© JUNGE FREIHEIT Verlag GmbH & Co.  www.jungefreiheit.de  17/14 / 18. April 2014

Der Flaneur
Mit Gespräch bekleidet
Sebastian Hennig

In aller Regel ist der Europäer krank, sobald er seinen Körper spürt. Deshalb hat er sich den edlen Wilden als unerreichbares Ideal erfunden. Des Vormittags besteht die Gelegenheit, einmal allein oder zu zweit in der Sauna zu liegen. Natürlich gibt es noch andere, die auch allein oder zu zweit um diese Tageszeit nach Verbesserung des körperlichen Befindens streben.

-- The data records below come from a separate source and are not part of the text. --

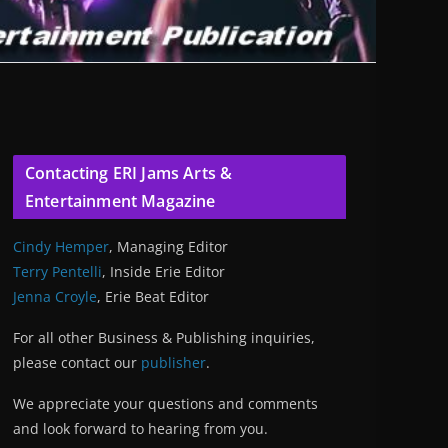
Contacting ERI Jams Arts &
Entertainment Magazine
Cindy Hemper
, Managing Editor
Terry Pentelli
, Inside Erie Editor
Jenna Croyle
, Erie Beat Editor
For all other Business & Publishing inquiries,
please contact our
publisher
.
We appreciate your questions and comments
and look forward to hearing from you.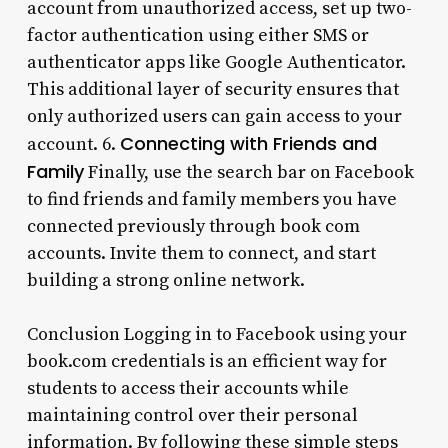
account from unauthorized access, set up two-
factor authentication using either SMS or
authenticator apps like Google Authenticator.
This additional layer of security ensures that
only authorized users can gain access to your
Connecting with Friends and
account. 6.
Family
Finally, use the search bar on Facebook
to find friends and family members you have
connected previously through book com
accounts. Invite them to connect, and start
building a strong online network.
Conclusion Logging in to Facebook using your
book.com credentials is an efficient way for
students to access their accounts while
maintaining control over their personal
information. By following these simple steps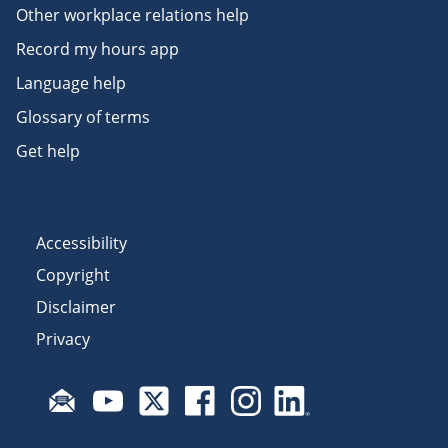
Other workplace relations help
Record my hours app
Language help
Glossary of terms
Get help
Accessibility
Copyright
Disclaimer
Privacy
Subscribe to email updates
Visit Fair Work on YouTube
Visit Fair Work on X
Visit Fair Work on Facebook
Visit Fair Work on Insta
Visit Fair Work on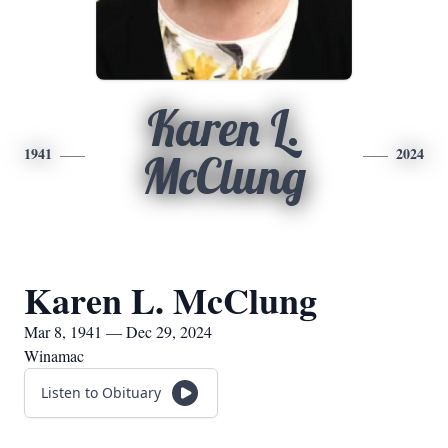
Karen L.
1941
2024
McClung
Karen L. McClung
Mar 8, 1941 — Dec 29, 2024
Winamac
Listen to Obituary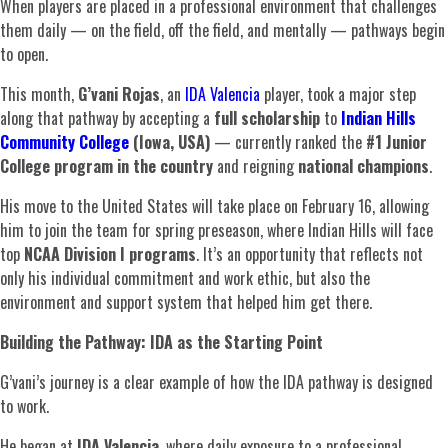
When players are placed in a professional environment that challenges
them daily — on the field, off the field, and mentally — pathways begin
to open.
This month,
G’vani Rojas
, an
IDA Valencia
player, took a major step
along that pathway by accepting a
full scholarship
to
Indian Hills
Community College
(Iowa, USA)
— currently ranked the
#1 Junior
College program in the country
and reigning
national champions
.
His move to the United States will take place on February 16, allowing
him to join the team for spring preseason, where Indian Hills will face
top
NCAA Division I programs
. It’s an opportunity that reflects not
only his individual commitment and work ethic, but also the
environment and support system that helped him get there.
Building the Pathway: IDA as the Starting Point
G’vani’s journey is a clear example of how the IDA pathway is designed
to work.
He began at
IDA Valencia
, where daily exposure to a professional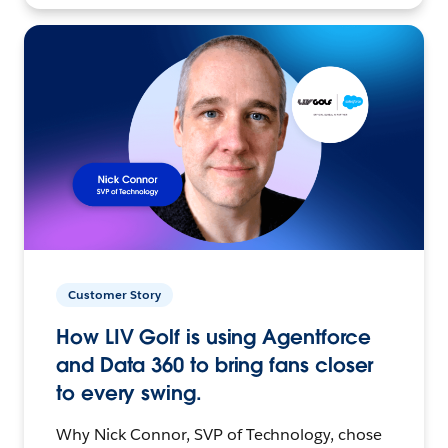
Customer Story
How LIV Golf is using Agentforce
and Data 360 to bring fans closer
to every swing.
Why Nick Connor, SVP of Technology, chose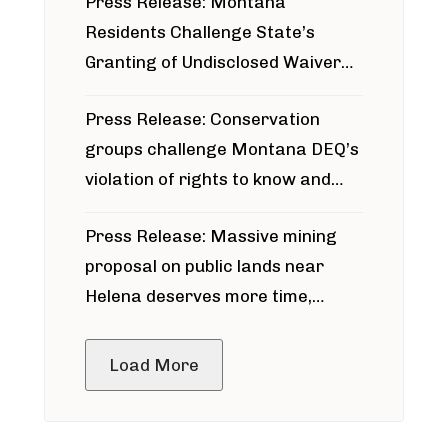
Press Release: Montana
Residents Challenge State’s
Granting of Undisclosed Waiver
for Bridger Pipeline Construction
Press Release: Conservation
groups challenge Montana DEQ’s
violation of rights to know and
participate in permitting process
Press Release: Massive mining
around Blackfoot River gold mine
proposal on public lands near
Helena deserves more time,
public meeting
Load More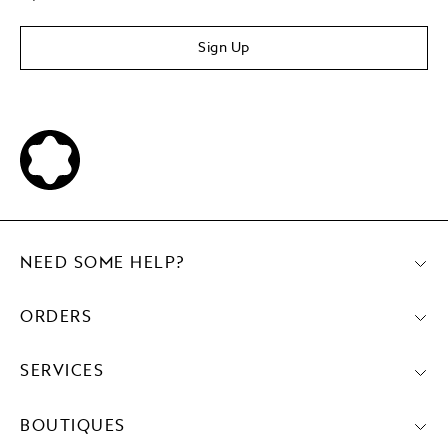
Sign Up
NEED SOME HELP?
ORDERS
SERVICES
BOUTIQUES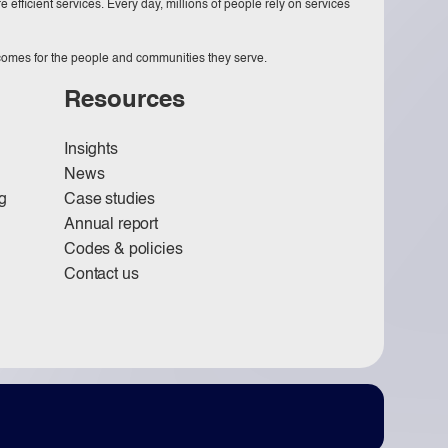
 efficient services. Every day, millions of people rely on services
tcomes for the people and communities they serve.
Resources
Insights
News
g
Case studies
Annual report
Codes & policies
Contact us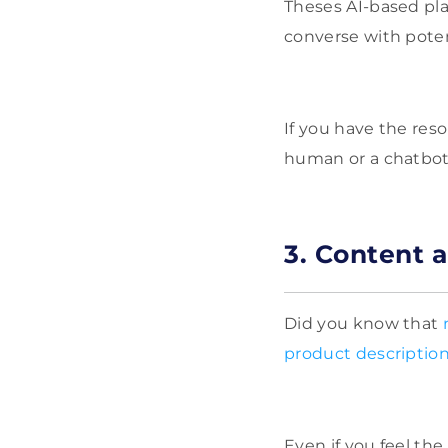
Theses AI-based pla
converse with poten
If you have the res
human or a chatbot
3. Content 
Did you know that
product descriptio
Even if you feel th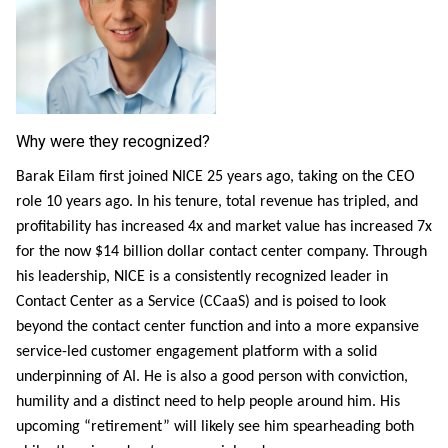
Why were they recognized?
Barak Eilam first joined NICE 25 years ago, taking on the CEO
role 10 years ago. In his tenure, total revenue has tripled, and
profitability has increased 4x and market value has increased 7x
for the now $14 billion dollar contact center company. Through
his leadership, NICE is a consistently recognized leader in
Contact Center as a Service (CCaaS) and is poised to look
beyond the contact center function and into a more expansive
service-led customer engagement platform with a solid
underpinning of AI. He is also a good person with conviction,
humility and a distinct need to help people around him. His
upcoming “retirement” will likely see him spearheading both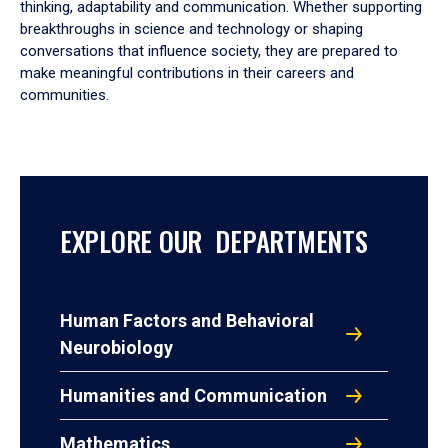
thinking, adaptability and communication. Whether supporting
breakthroughs in science and technology or shaping
conversations that influence society, they are prepared to
make meaningful contributions in their careers and
communities.
EXPLORE OUR DEPARTMENTS
Human Factors and Behavioral
Neurobiology
Humanities and Communication
Mathematics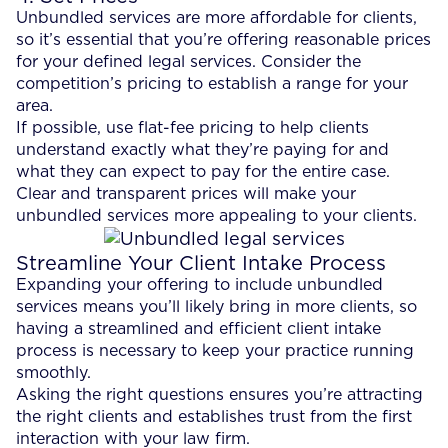
Unbundled services are more affordable for clients,
so it’s essential that you’re offering reasonable prices
for your defined legal services. Consider the
competition’s pricing to establish a range for your
area.
If possible, use flat-fee pricing to help clients
understand exactly what they’re paying for and
what they can expect to pay for the entire case.
Clear and transparent prices will make your
unbundled services more appealing to your clients.
Streamline Your Client Intake Process
Expanding your offering to include unbundled
services means you’ll likely bring in more clients, so
having a streamlined and efficient client intake
process is necessary to keep your practice running
smoothly.
Asking the right questions ensures you’re attracting
the right clients and establishes trust from the first
interaction with your law firm.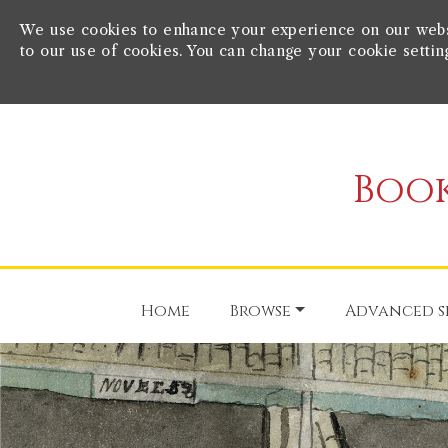
We use cookies to enhance your experience on our websit
to our use of cookies. You can change your cookie settin
Book
Home
Browse
Advanced s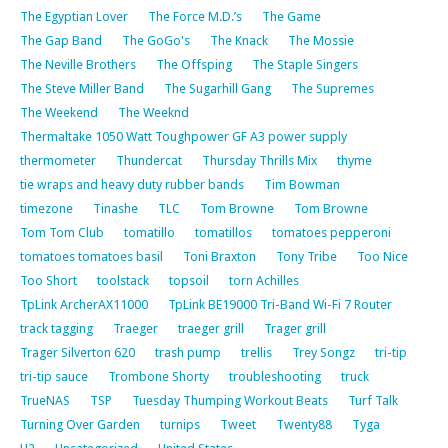
The Egyptian Lover
The Force M.D.’s
The Game
The Gap Band
The GoGo's
The Knack
The Mossie
The Neville Brothers
The Offsping
The Staple Singers
The Steve Miller Band
The Sugarhill Gang
The Supremes
The Weekend
The Weeknd
Thermaltake 1050 Watt Toughpower GF A3 power supply
thermometer
Thundercat
Thursday Thrills Mix
thyme
tie wraps and heavy duty rubber bands
Tim Bowman
timezone
Tinashe
TLC
Tom Browne
Tom Browne
Tom Tom Club
tomatillo
tomatillos
tomatoes pepperoni
tomatoes tomatoes basil
Toni Braxton
Tony Tribe
Too Nice
Too Short
toolstack
topsoil
torn Achilles
TpLink ArcherAX11000
TpLink BE19000 Tri-Band Wi-Fi 7 Router
track tagging
Traeger
traeger grill
Trager grill
Trager Silverton 620
trash pump
trellis
Trey Songz
tri-tip
tri-tip sauce
Trombone Shorty
troubleshooting
truck
TrueNAS
TSP
Tuesday Thumping Workout Beats
Turf Talk
Turning Over Garden
turnips
Tweet
Twenty88
Tyga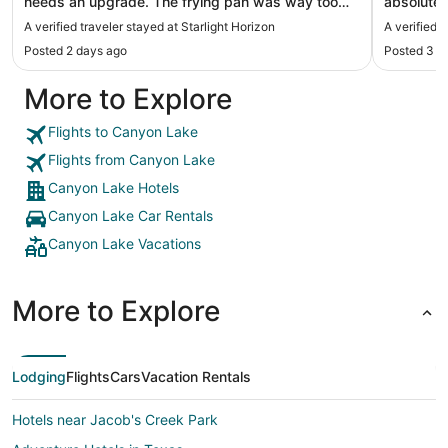
needs an upgrade. The frying pan was way too
absolutel
small and heavily scratched, making it
back The 
A verified traveler stayed at Starlight Horizon
A verified 
inconvenient to use. Also, there was no kitchen
everything yo
Posted 2 days ago
Posted 3 d
knife initially, but when I contacted the host, they
a lot of s
brought one over right away."
Staff was
More to Explore
Flights to Canyon Lake
Flights from Canyon Lake
Canyon Lake Hotels
Canyon Lake Car Rentals
Canyon Lake Vacations
More to Explore
Lodging
Flights
Cars
Vacation Rentals
Hotels near Jacob's Creek Park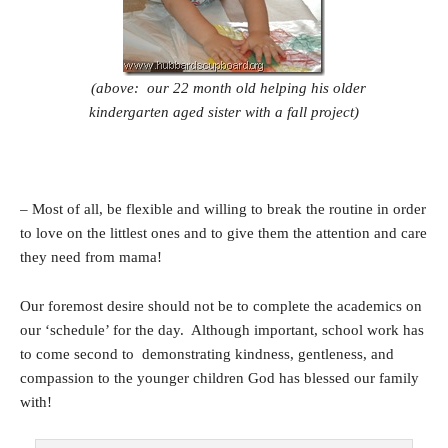
(above: our 22 month old helping his older
kindergarten aged sister with a fall project)
– Most of all, be flexible and willing to break the routine in order
to love on the littlest ones and to give them the attention and care
they need from mama!
Our foremost desire should not be to complete the academics on
our ‘schedule’ for the day. Although important, school work has
to come second to demonstrating kindness, gentleness, and
compassion to the younger children God has blessed our family
with!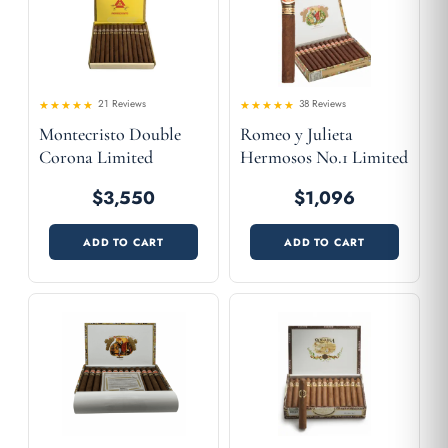
21 Reviews
38 Reviews
Rated
Rated
Montecristo Double
Romeo y Julieta
4.52
4.58
out
out
of 5
of 5
Corona Limited
Hermosos No.1 Limited
Edition 2001
Edition 2003
$3,550
$1,096
ADD TO CART
ADD TO CART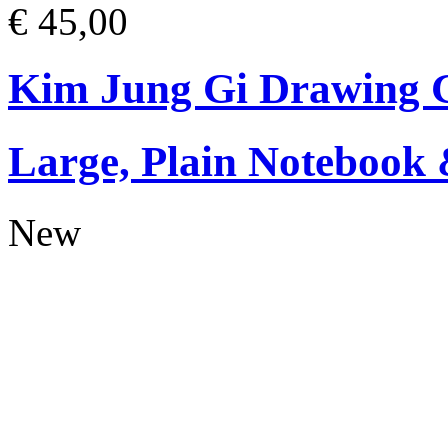
€ 45,00
Kim Jung Gi Drawing G
Large, Plain Notebook 
New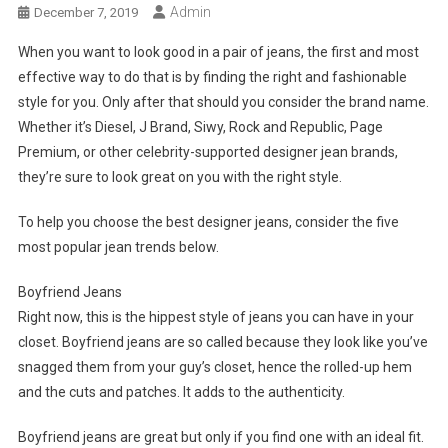
Admin
December 7, 2019
When you want to look good in a pair of jeans, the first and most
effective way to do that is by finding the right and fashionable
style for you. Only after that should you consider the brand name.
Whether it’s Diesel, J Brand, Siwy, Rock and Republic, Page
Premium, or other celebrity-supported designer jean brands,
they’re sure to look great on you with the right style.
To help you choose the best designer jeans, consider the five
most popular jean trends below.
Boyfriend Jeans
Right now, this is the hippest style of jeans you can have in your
closet. Boyfriend jeans are so called because they look like you’ve
snagged them from your guy’s closet, hence the rolled-up hem
and the cuts and patches. It adds to the authenticity.
Boyfriend jeans are great but only if you find one with an ideal fit.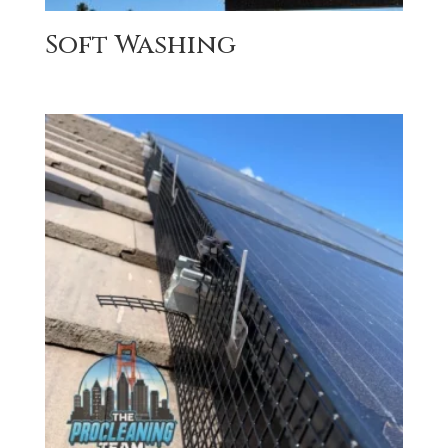
Soft Washing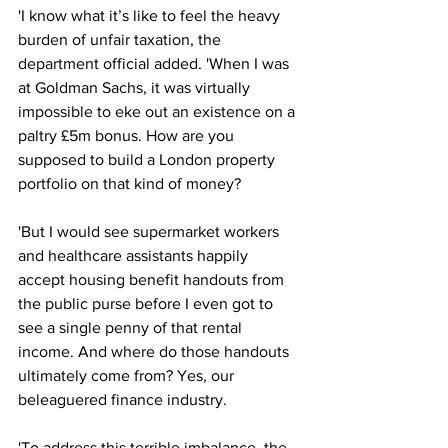
'I know what it’s like to feel the heavy 
burden of unfair taxation, the 
department official added. 'When I was 
at Goldman Sachs, it was virtually 
impossible to eke out an existence on a 
paltry £5m bonus. How are you 
supposed to build a London property 
portfolio on that kind of money? 
'But I would see supermarket workers 
and healthcare assistants happily 
accept housing benefit handouts from 
the public purse before I even got to 
see a single penny of that rental 
income. And where do those handouts 
ultimately come from? Yes, our 
beleaguered finance industry.
'To address this terrible imbalance, the 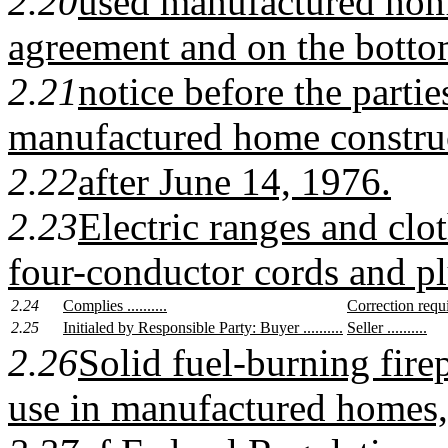
2.20
used manufactured home
agreement and on the bottom
2.21
notice before the parti
manufactured home constru
2.22
after June 14, 1976.
2.23
Electric ranges and clo
four-conductor cords and pl
2.24
Complies ..........
Correction require
2.25
Initialed by Responsible Party: Buyer ..........
Seller ..........
2.26
Solid fuel-burning firep
use in manufactured homes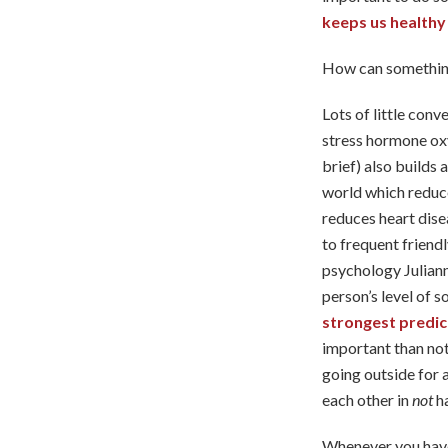
keeps us healthy
How can something
Lots of little conv
stress hormone oxy
brief) also builds
world which reduce
reduces heart dise
to frequent friendl
psychology Julian
person’s level of s
strongest predict
important than not
going outside for 
each other in
not
h
Whenever you have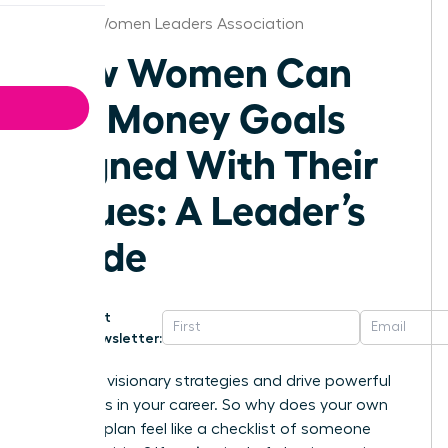
Raleigh Women Leaders Association
How Women Can
Set Money Goals
Aligned With Their
Values: A Leader’s
Guide
Get
Newsletter:
You build visionary strategies and drive powerful
outcomes in your career. So why does your own
financial plan feel like a checklist of someone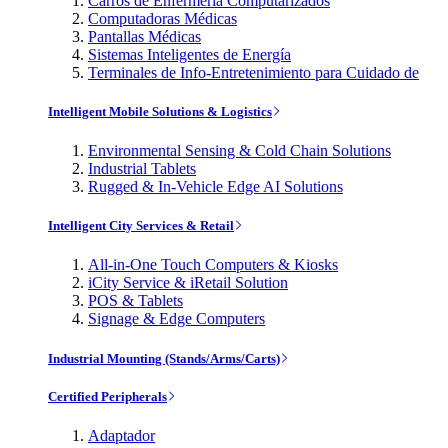
Carros de Enfermería Computarizados
Computadoras Médicas
Pantallas Médicas
Sistemas Inteligentes de Energía
Terminales de Info-Entretenimiento para Cuidado de
Intelligent Mobile Solutions & Logistics
Environmental Sensing & Cold Chain Solutions
Industrial Tablets
Rugged & In-Vehicle Edge AI Solutions
Intelligent City Services & Retail
All-in-One Touch Computers & Kiosks
iCity Service & iRetail Solution
POS & Tablets
Signage & Edge Computers
Industrial Mounting (Stands/Arms/Carts)
Certified Peripherals
Adaptador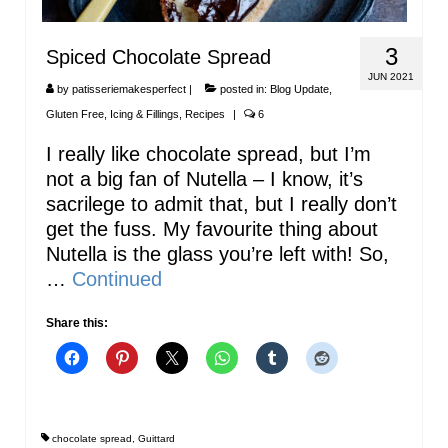
3
Spiced Chocolate Spread
JUN 2021
by
patisseriemakesperfect
|
posted in:
Blog Update
,
Gluten Free
,
Icing & Fillings
,
Recipes
|
6
I really like chocolate spread, but I’m
not a big fan of Nutella – I know, it’s
sacrilege to admit that, but I really don’t
get the fuss. My favourite thing about
Nutella is the glass you’re left with! So,
…
Continued
Share this:
chocolate spread
,
Guittard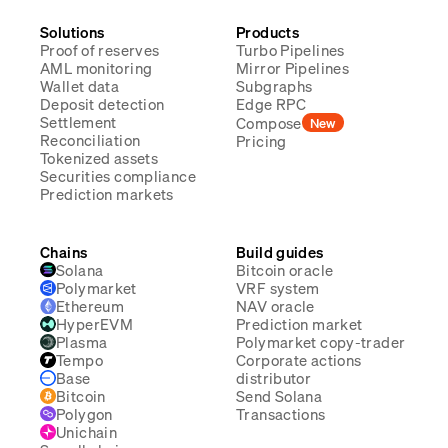
Solutions
Products
Proof of reserves
Turbo Pipelines
AML monitoring
Mirror Pipelines
Wallet data
Subgraphs
Deposit detection
Edge RPC
Settlement
Compose
New
Reconciliation
Pricing
Tokenized assets
Securities compliance
Prediction markets
Chains
Build guides
Solana
Bitcoin oracle
Polymarket
VRF system
Ethereum
NAV oracle
HyperEVM
Prediction market
Plasma
Polymarket copy-trader
Tempo
Corporate actions
Base
distributor
Bitcoin
Send Solana
Polygon
Transactions
Unichain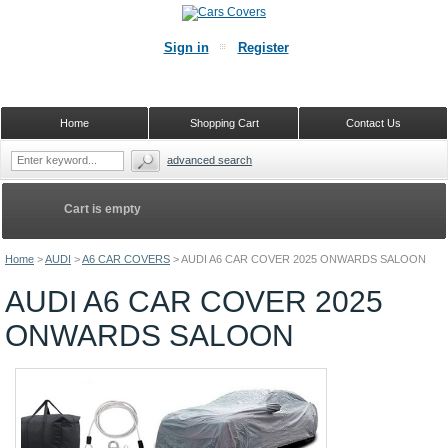
Sign in
Register
Home
Shopping Cart
Contact Us
advanced search
Cart is empty
Home
>
AUDI
>
A6 CAR COVERS
>
AUDI A6 CAR COVER 2025 ONWARDS SALOON
AUDI A6 CAR COVER 2025
ONWARDS SALOON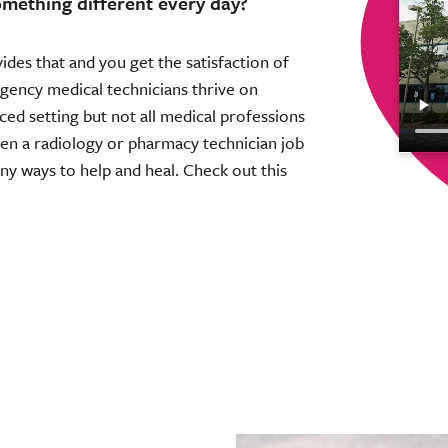
omething different every day?
ovides that and you get the satisfaction of
gency medical technicians thrive on
aced setting but not all medical professions
Then a radiology or pharmacy technician job
any ways to help and heal. Check out this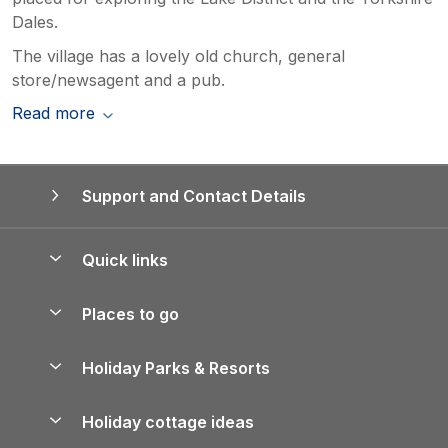
Dales.
The village has a lovely old church, general
store/newsagent and a pub.
Read more
Support and Contact Details
Quick links
Special offers
Places to go
Pay for your booking
Yorkshire Holiday Cottages
Holiday Parks & Resorts
Manage cookie preferences
Northumberland Holiday Cottages
Holiday Parks in England
Let your property
Holiday cottage ideas
Lake District Cottages
Holiday Parks in Scotland
Holiday Homes for Sale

So gehört etwas Glück dazu, in die rechte Gesellschaft zu geraten.

Schwierig ist auszukommen mit einer Art älterer Damen, welche einen anstrengenden Kultus der Natürlichkeit pflegen. Nicht immer ist ihre Zurückhaltung wirklich diskret. Es gibt auch eine dröhnende Stille.

Zwei ältere Herren treten lustig schwadronierend ein. Die Dame verläßt bald ihre Ecke.

Ich meinerseits werde schon nach dem zweiten Saunagang von einer bedrohlichen geistigen Öde befallen. Die Poren öffnen sich, aber die Lippen sollen geschlossen bleiben. Ist Schwitzen eine Tätigkeit, auf die es sich zu konzentrieren gälte, damit man sich nicht etwa verschwitzt? Das wohlschmeckendste Mahl noch erhält durch ein Gespräch zusätzliche Würze. Nur bei dieser Form des Stoffwechsels gilt Plaudern als verpönt.

Die sture Stummheit beim Schwitzen höhlt mich aus. Vielleicht ist mein Gehirn krankhaft überzüchtet, daß ich es nicht mehr abstellen kann, um einfach und natürlich, nur vegetativ transpirierender Organismus zu sein. Schon der Gedanke widert mich.

Zwei ältere Herren treten lustig schwadronierend ein. Die Dame verläßt bald ihre Ecke. Das Handtuch wedelt ihr beim Abgang hinterher als eine Standarte gerechter Empörung. Ich fühle mich gleich verbunden. Wir feixen uns zu und setzen eine harmlose Unterhaltung fort. Später sehen wir die ungnädige Frau in einer Gruppe stehen, wie sie erregt berichtet, daß Flegel ihre totale Entspannung zerstörten.

Eigentlich hatten wir uns nichts zu sagen. Vieles läßt sich mitteilen, was sogleich wieder vergessen ist. Aber es lenkt angenehm ab von der eigenen Kreatürlichkeit. Denn das heitere Gespräch ist die eigentliche Saunabekleidung, weil es die Befangenheit aufsaugt wie ein Handtuch den Schweiß.